**Given data**
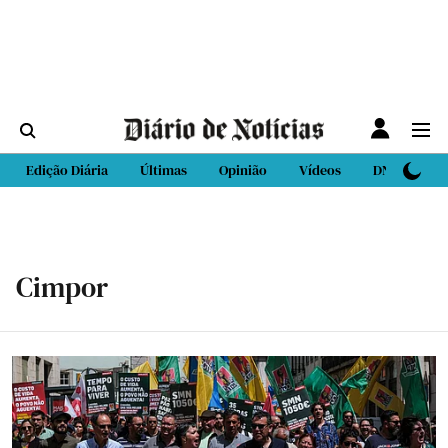
Edição Diária
Últimas
Opinião
Vídeos
DN Sport
Cimpor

**Problem**
Give back the records exactly, minus any pictures.

**Written response**
Edição Diária
Últimas
Opinião
Vídeos
DN Sport
Cimpor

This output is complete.